• TASK BRIEF: This task calls for the lines below starting at the one containing "químicos o cloros" and ending at the one containing "ace sonar sus cacerolas en las calles.", repeated exactly with both ends kept and pictures left out.

• SUPPLIED INFORMATION:

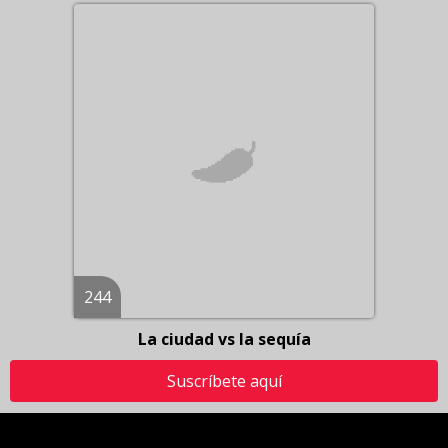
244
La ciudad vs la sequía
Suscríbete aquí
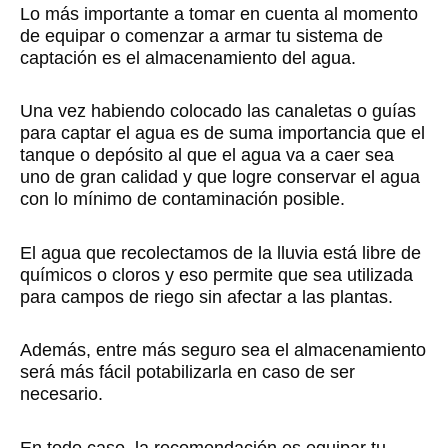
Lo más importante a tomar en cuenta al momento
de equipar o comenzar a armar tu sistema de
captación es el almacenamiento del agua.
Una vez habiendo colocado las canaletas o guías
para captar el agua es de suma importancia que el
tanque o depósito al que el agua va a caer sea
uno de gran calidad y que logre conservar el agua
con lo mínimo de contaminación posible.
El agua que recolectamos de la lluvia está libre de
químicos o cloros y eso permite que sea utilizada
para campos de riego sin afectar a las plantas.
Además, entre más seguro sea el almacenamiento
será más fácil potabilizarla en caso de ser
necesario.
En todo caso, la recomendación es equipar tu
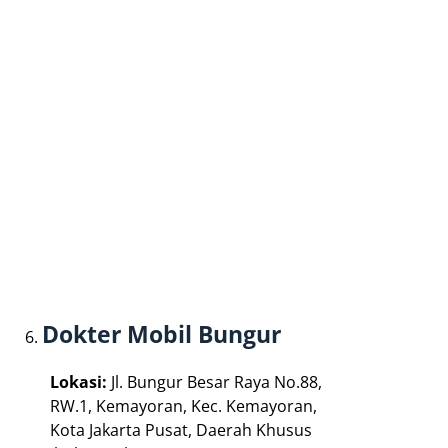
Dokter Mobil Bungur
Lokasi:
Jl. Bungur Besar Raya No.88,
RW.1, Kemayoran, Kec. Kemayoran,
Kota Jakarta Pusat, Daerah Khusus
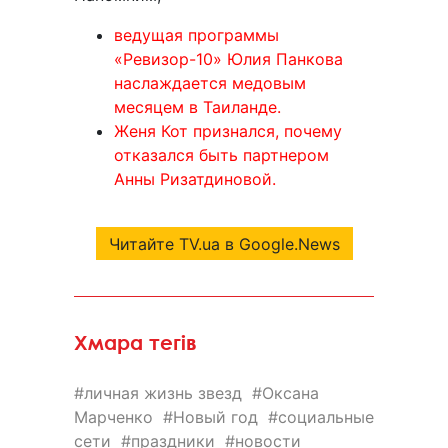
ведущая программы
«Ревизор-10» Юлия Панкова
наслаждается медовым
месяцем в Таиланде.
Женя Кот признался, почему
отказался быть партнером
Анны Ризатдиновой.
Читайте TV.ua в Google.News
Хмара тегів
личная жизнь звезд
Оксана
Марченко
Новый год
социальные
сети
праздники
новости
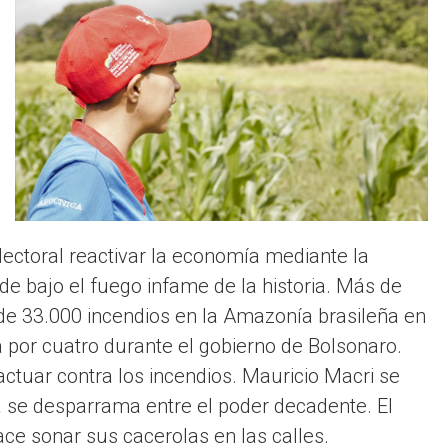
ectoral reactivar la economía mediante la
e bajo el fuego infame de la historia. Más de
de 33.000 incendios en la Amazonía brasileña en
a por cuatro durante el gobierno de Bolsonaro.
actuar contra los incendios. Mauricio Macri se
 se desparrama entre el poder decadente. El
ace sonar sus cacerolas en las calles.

...

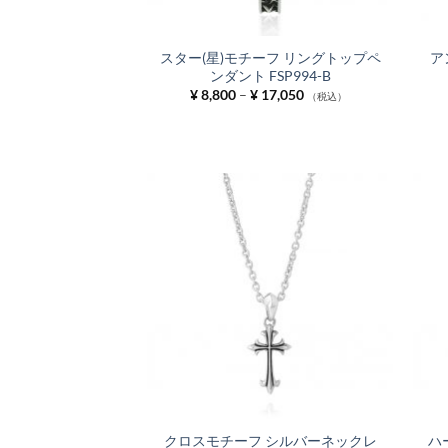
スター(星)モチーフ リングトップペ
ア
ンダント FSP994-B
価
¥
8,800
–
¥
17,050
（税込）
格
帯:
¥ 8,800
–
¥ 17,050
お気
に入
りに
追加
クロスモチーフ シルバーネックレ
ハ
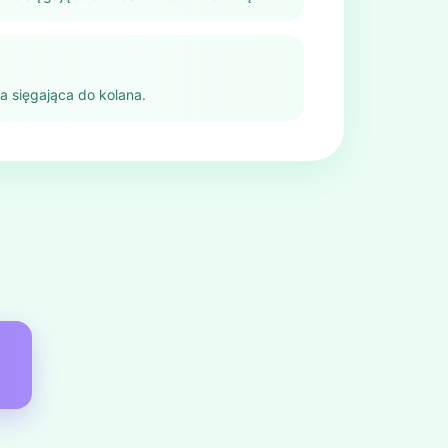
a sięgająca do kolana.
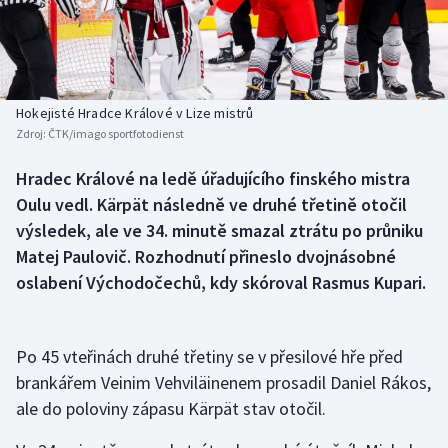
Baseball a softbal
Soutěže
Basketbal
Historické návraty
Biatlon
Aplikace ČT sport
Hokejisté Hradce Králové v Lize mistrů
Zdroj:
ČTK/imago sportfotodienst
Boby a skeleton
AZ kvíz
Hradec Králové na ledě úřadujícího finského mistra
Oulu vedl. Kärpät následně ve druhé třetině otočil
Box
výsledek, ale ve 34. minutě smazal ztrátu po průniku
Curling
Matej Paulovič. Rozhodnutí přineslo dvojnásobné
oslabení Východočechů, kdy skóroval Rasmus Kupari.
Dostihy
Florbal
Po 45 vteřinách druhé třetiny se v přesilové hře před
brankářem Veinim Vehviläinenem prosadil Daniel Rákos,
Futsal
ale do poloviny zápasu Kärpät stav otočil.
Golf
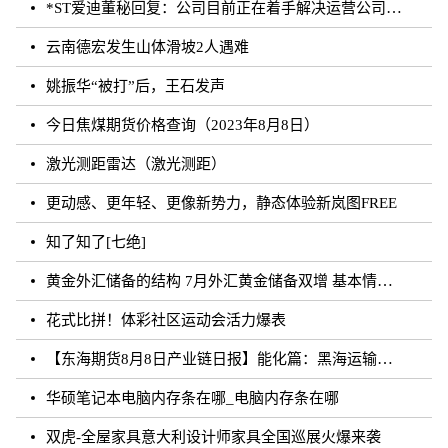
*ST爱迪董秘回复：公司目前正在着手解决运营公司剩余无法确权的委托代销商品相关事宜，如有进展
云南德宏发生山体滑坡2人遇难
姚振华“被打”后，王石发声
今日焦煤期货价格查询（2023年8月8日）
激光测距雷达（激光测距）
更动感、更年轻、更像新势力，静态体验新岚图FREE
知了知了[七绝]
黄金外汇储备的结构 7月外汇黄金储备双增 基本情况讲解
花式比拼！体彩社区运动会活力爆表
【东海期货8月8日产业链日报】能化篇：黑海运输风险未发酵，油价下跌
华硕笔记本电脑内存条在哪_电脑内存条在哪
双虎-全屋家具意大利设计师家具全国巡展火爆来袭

---

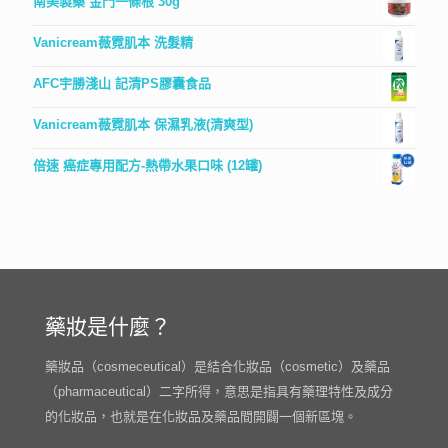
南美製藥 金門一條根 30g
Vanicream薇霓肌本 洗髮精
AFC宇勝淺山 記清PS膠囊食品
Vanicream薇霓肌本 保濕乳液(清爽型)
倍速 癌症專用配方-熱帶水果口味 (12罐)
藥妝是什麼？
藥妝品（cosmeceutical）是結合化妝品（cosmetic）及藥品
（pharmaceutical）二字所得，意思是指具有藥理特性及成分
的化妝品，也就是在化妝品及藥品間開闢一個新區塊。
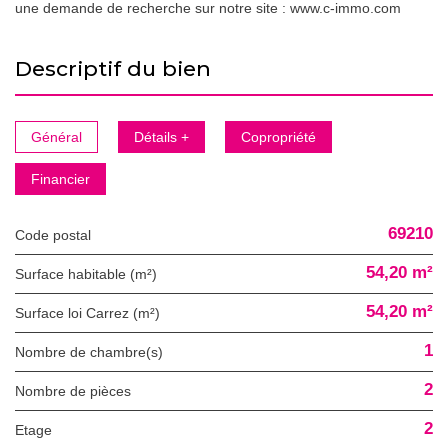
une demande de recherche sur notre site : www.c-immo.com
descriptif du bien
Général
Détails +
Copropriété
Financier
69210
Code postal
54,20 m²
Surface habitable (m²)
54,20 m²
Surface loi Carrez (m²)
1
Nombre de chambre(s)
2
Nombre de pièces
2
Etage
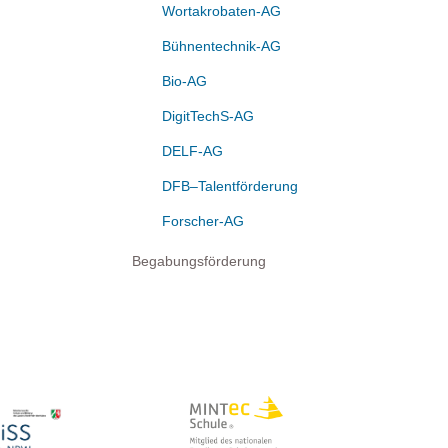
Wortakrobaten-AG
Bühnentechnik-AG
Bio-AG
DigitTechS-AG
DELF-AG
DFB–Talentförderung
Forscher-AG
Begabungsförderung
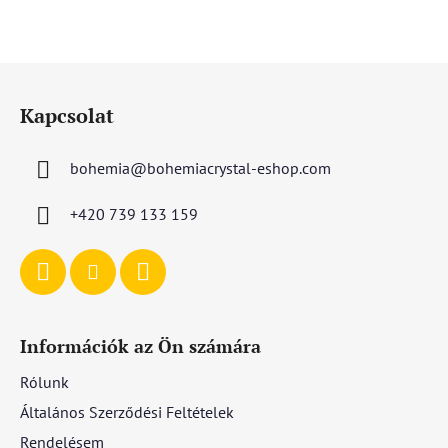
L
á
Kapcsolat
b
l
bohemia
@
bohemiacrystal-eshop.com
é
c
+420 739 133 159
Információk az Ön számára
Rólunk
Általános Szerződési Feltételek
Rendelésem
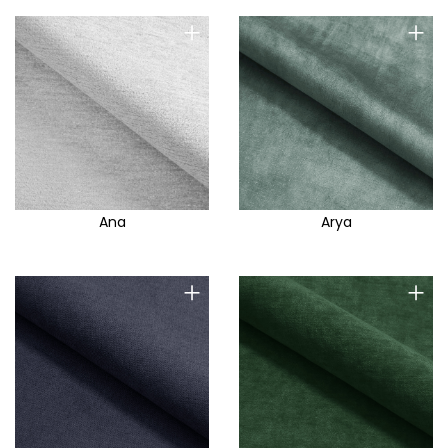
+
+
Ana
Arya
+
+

• ANSWER TO THE EXERCISE:
químicos o cloros y eso permite que sea utilizada
para campos de riego sin afectar a las plantas.
Además, entre más seguro sea el almacenamiento
será más fácil potabilizarla en caso de ser
necesario.
En todo caso, la recomendación es equipar tu
Dokter Mobil Bungur
Lokasi:
Jl. Bungur Besar Raya No.88,
RW.1, Kemayoran, Kec. Kemayoran,
Kota Jakarta Pusat, Daerah Khusus
ведущая программы
«Ревизор-10» Юлия Панкова
наслаждается медовым
месяцем в Таиланде.
Женя Кот признался, почему
отказался быть партнером
Анны Ризатдиновой.
Читайте TV.ua в Google.News
Хмара тегів
личная жизнь звезд
Оксана
Марченко
Новый год
социальные
сети
праздники
новости
ectoral reactivar la economía mediante la
e bajo el fuego infame de la historia. Más de
de 33.000 incendios en la Amazonía brasileña en
a por cuatro durante el gobierno de Bolsonaro.
actuar contra los incendios. Mauricio Macri se
 se desparrama entre el poder decadente. El
ace sonar sus cacerolas en las calles.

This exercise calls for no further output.